• _Work item_: From the first line of the entries below through the line bearing "Phoenix real estate", write out each line exactly. Omit pictures.

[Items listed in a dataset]
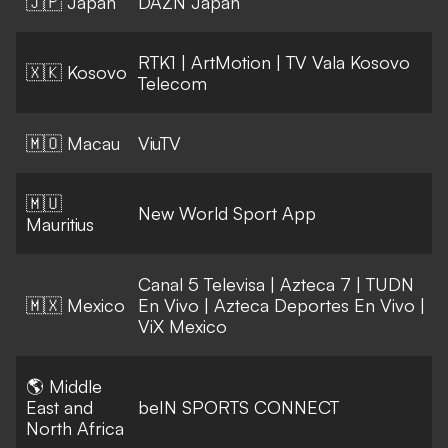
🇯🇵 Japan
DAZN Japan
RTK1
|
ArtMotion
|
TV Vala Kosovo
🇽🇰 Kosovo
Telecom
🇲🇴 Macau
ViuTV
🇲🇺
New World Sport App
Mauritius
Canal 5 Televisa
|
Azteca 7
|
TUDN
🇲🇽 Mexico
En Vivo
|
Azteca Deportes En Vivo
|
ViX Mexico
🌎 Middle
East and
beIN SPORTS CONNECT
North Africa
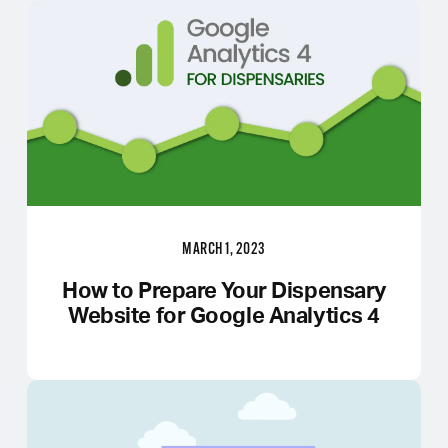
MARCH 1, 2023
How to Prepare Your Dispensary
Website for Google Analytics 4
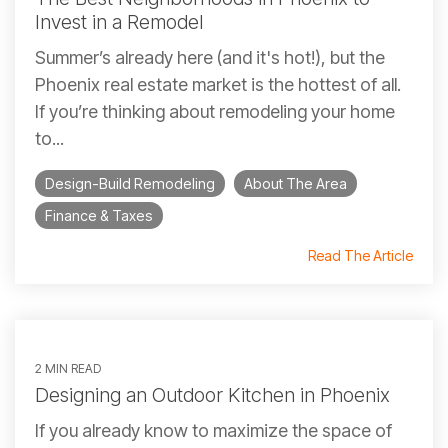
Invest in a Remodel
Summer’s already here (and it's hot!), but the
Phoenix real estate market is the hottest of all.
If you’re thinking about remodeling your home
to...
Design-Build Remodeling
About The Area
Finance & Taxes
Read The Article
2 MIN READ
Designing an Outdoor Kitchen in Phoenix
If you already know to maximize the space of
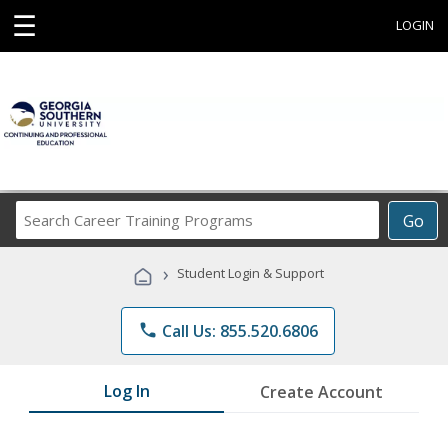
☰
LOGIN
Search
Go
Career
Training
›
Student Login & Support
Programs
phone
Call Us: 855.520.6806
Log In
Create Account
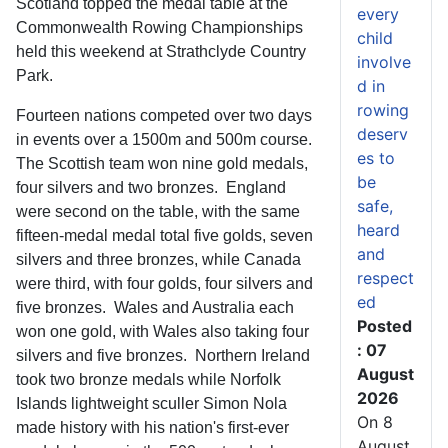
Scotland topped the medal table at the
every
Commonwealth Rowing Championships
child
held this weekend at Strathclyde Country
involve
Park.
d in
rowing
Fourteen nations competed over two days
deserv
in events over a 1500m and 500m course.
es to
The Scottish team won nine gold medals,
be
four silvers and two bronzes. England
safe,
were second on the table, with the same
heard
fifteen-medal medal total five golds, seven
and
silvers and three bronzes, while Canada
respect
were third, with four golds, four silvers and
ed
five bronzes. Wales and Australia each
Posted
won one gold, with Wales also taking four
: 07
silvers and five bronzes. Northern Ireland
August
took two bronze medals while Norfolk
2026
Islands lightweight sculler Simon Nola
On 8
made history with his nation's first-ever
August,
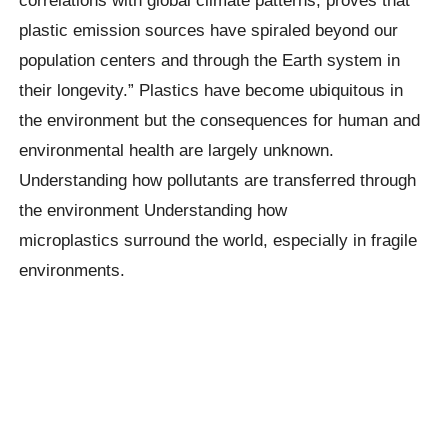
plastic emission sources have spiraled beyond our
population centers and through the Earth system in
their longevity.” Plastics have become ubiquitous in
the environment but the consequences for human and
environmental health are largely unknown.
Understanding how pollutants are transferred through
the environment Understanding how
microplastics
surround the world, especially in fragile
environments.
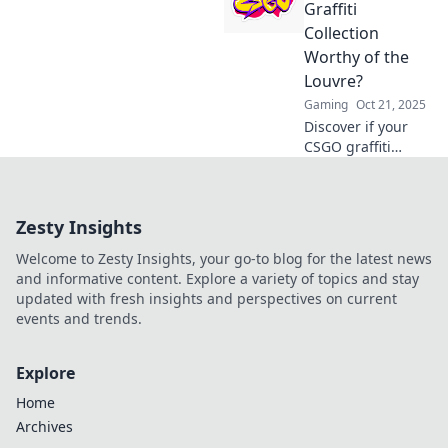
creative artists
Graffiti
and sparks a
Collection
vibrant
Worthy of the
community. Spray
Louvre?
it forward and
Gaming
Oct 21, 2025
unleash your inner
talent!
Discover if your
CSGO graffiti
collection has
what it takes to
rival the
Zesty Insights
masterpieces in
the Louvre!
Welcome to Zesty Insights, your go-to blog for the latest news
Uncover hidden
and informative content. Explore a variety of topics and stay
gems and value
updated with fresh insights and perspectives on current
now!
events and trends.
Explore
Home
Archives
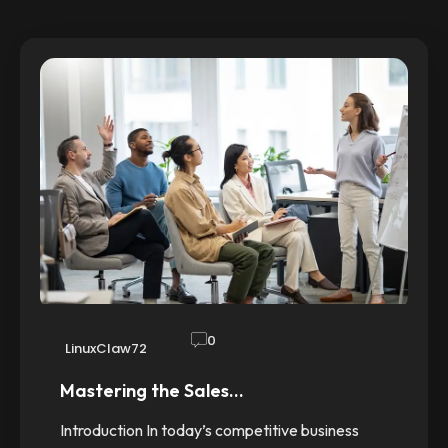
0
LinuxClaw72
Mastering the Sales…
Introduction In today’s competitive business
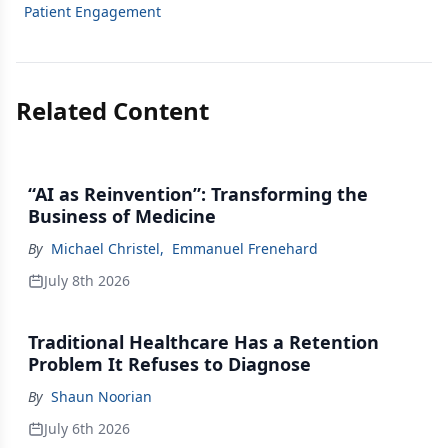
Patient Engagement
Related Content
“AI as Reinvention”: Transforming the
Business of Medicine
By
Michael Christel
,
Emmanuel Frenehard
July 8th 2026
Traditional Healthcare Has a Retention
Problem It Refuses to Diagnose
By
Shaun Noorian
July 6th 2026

• _Answer area_:
🇯🇵 Japan
DAZN Japan
RTK1
|
ArtMotion
|
TV Vala Kosovo
🇽🇰 Kosovo
Telecom
🇲🇴 Macau
ViuTV
🇲🇺
New World Sport App
Mauritius
Canal 5 Televisa
|
Azteca 7
|
TUDN
🇲🇽 Mexico
En Vivo
|
Azteca Deportes En Vivo
|
ViX Mexico
🌎 Middle
East and
beIN SPORTS CONNECT
North Africa
MARCH 1, 2023
How to Prepare Your Dispensary
Website for Google Analytics 4
Invest in a Remodel
Summer’s already here (and it's hot!), but the
Phoenix real estate market is the hottest of all.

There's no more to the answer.